### Entries shown
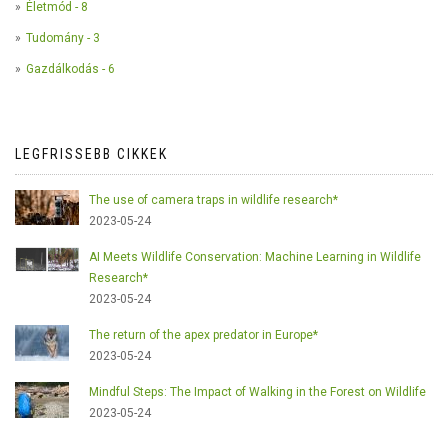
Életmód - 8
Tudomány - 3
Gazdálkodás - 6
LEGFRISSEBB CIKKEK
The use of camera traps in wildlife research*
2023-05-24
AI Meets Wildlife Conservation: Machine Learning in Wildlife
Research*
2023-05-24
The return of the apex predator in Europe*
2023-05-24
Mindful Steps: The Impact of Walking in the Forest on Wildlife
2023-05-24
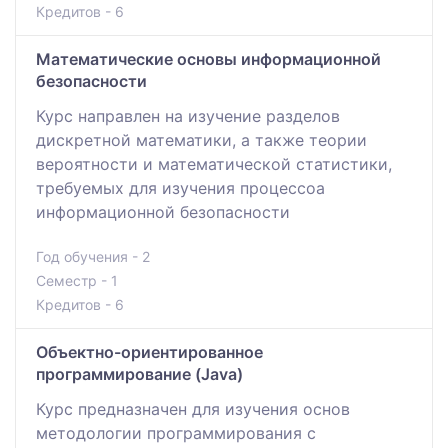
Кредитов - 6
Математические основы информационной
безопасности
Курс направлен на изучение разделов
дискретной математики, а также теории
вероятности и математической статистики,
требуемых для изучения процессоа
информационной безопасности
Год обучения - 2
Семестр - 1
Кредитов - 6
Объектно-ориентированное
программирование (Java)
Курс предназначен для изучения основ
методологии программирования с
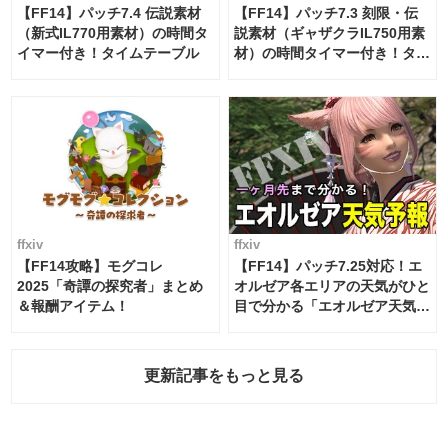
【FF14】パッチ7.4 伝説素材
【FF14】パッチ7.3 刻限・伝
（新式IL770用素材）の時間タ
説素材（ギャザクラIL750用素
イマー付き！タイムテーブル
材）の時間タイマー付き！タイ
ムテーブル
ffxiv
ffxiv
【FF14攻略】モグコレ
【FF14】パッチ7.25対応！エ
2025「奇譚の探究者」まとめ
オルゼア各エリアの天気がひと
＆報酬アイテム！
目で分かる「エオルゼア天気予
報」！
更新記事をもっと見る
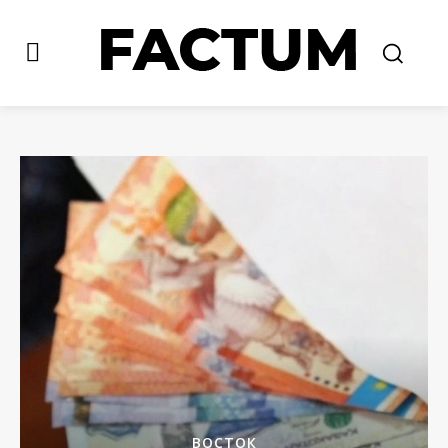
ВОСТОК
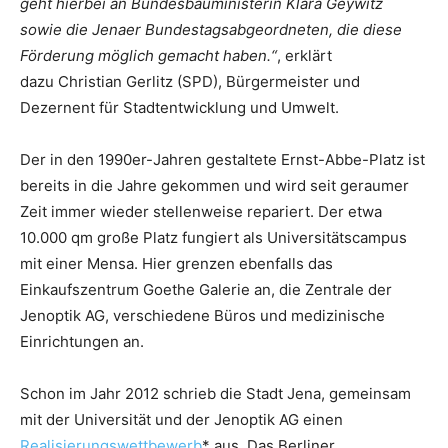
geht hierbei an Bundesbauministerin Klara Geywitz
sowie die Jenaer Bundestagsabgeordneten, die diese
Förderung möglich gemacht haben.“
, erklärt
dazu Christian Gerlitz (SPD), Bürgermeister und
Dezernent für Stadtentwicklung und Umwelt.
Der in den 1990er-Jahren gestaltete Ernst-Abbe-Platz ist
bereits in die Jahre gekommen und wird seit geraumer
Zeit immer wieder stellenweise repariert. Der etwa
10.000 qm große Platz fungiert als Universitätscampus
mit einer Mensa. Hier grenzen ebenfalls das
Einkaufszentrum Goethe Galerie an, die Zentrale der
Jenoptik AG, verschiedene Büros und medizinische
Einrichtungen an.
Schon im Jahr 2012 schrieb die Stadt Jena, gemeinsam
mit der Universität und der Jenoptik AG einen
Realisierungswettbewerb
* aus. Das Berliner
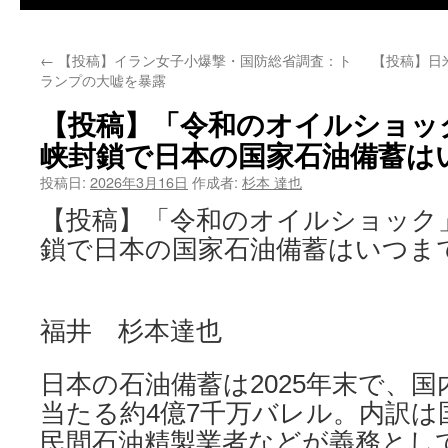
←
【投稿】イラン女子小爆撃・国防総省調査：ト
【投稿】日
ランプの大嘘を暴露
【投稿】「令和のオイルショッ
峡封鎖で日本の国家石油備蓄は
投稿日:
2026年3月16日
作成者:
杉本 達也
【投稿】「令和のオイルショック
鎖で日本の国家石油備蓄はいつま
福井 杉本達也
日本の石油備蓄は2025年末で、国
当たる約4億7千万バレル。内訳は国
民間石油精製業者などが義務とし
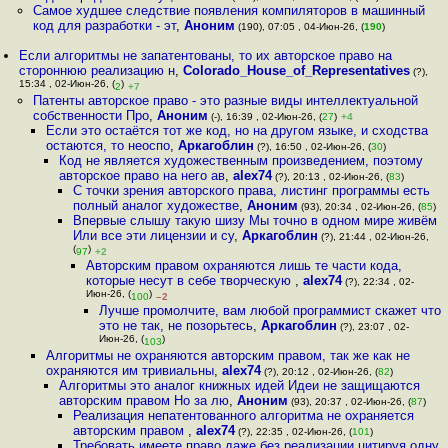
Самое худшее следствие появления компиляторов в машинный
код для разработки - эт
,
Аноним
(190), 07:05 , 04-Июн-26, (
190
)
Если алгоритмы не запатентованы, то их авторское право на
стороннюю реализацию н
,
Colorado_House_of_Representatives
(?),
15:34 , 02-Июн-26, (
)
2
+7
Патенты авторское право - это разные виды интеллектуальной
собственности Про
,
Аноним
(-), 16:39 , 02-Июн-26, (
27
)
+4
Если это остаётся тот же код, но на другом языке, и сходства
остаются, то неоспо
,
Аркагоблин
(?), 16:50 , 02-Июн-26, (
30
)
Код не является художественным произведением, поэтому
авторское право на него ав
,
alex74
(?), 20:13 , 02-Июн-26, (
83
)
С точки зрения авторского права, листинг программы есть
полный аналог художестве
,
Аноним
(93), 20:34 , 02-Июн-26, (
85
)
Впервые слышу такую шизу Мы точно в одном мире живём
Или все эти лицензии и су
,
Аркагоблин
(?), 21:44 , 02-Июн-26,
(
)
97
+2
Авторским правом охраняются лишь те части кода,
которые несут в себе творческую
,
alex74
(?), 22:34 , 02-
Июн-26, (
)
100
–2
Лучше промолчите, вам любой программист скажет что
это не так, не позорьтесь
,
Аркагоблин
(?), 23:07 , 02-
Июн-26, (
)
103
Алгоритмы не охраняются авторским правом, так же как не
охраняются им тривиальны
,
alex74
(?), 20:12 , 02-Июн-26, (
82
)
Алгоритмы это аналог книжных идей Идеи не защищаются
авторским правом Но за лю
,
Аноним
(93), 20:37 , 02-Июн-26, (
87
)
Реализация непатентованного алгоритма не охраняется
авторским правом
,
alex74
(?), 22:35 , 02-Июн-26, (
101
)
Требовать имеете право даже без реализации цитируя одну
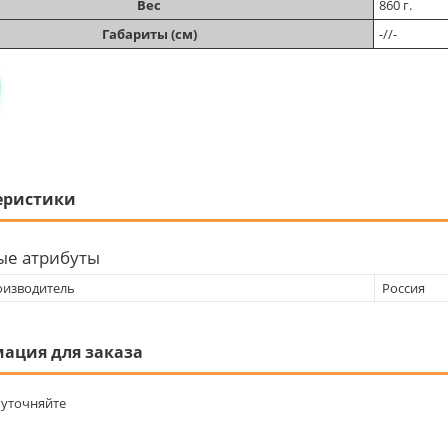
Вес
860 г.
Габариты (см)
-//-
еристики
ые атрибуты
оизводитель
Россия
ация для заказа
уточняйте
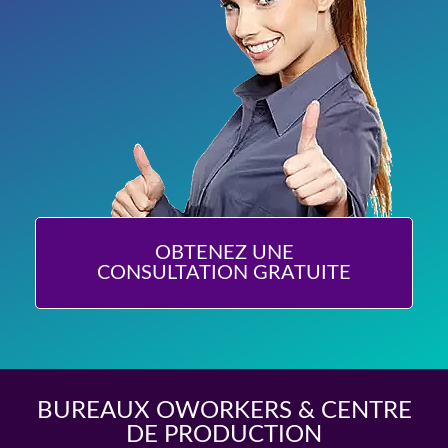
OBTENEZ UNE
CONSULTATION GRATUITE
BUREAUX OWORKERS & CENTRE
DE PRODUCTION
######
◆ What is required
Wherever the string "авторское" appears in a line of the records, copy that line.

◆ Solution to this problem
Если алгоритмы не запатентованы, то их авторское право на
Патенты авторское право - это разные виды интеллектуальной
авторское право на него ав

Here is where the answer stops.